Any additional comments about the project

Typically most of the values are populated at setup time from the contents of the projects.info file (see Setting up analysis directories), with the others being set automatically (for example after running single cell analyses).

Multiple Fastq sets within projects

Normally each project will only have one set of Fastq files associated with it, and these will be in the fastqs subdirectory of the project directory.

However some analyses may have more than one sets of associated Fastqs, and in these cases there will be multiple subdirectories (each of which contains one of these sets).
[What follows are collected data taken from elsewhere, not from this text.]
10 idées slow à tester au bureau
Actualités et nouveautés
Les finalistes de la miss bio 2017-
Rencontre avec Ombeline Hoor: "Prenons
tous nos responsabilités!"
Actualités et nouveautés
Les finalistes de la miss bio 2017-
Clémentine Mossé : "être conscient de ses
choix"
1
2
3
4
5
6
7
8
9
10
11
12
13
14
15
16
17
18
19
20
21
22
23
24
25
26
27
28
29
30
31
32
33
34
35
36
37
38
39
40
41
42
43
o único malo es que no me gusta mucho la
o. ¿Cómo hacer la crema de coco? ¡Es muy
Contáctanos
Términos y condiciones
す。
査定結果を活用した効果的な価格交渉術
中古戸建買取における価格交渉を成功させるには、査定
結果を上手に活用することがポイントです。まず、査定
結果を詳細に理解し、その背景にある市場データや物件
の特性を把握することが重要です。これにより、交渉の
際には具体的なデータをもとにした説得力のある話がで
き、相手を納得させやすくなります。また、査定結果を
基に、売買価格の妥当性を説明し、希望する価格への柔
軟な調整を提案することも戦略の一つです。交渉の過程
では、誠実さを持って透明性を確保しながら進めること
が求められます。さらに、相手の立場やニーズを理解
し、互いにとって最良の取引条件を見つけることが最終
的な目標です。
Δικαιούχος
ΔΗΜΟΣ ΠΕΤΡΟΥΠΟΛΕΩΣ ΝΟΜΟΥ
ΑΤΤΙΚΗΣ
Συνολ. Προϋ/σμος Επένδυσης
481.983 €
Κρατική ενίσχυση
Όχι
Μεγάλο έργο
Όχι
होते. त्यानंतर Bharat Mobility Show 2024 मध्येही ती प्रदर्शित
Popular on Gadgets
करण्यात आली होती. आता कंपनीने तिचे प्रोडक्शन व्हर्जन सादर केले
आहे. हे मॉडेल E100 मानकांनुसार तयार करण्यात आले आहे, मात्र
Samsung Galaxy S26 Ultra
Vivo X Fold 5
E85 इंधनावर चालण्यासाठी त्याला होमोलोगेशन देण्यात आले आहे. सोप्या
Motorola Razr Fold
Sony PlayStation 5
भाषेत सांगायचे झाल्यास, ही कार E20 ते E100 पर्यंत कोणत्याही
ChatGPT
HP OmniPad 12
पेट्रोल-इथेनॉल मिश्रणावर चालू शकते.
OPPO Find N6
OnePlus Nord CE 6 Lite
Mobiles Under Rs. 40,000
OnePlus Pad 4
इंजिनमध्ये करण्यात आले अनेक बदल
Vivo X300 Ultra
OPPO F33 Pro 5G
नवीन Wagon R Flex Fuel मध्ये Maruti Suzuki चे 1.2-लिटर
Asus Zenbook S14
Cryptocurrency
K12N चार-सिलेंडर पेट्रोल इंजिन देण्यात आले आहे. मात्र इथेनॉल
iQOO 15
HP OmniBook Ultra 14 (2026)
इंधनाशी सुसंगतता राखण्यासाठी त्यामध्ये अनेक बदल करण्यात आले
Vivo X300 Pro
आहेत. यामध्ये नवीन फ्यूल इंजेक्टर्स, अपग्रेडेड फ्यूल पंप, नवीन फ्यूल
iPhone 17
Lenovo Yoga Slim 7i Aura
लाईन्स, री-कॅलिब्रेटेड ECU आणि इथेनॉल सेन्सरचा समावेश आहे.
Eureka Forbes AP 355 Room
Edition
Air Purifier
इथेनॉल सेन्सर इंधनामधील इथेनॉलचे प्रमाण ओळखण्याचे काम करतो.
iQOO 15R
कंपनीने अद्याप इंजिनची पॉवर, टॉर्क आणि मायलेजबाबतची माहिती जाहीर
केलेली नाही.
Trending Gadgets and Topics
For example, ICELL8 single cell projects typically have two or three sets of Fastqs:

  • fastqs.samples are the Fastqs after filtering and QC, with the reads assigned to samples according to the well list file

  • fastqs.barcodes are the Fastqs after filtering and QC, with the reads assigned to barcodes according to the well list file

  • (if present) fastqs are the original Fastq files produced by the BCL to Fastq conversion, without any additional filtering or QC

The project metadata file includes the item Primary fastqs which indicates which of the Fastq sets is the principal one.

undetermined project directory

This is a special project that is created for storage and QC of the reads which couldn’t be assigned to any samples by the Fastq generation.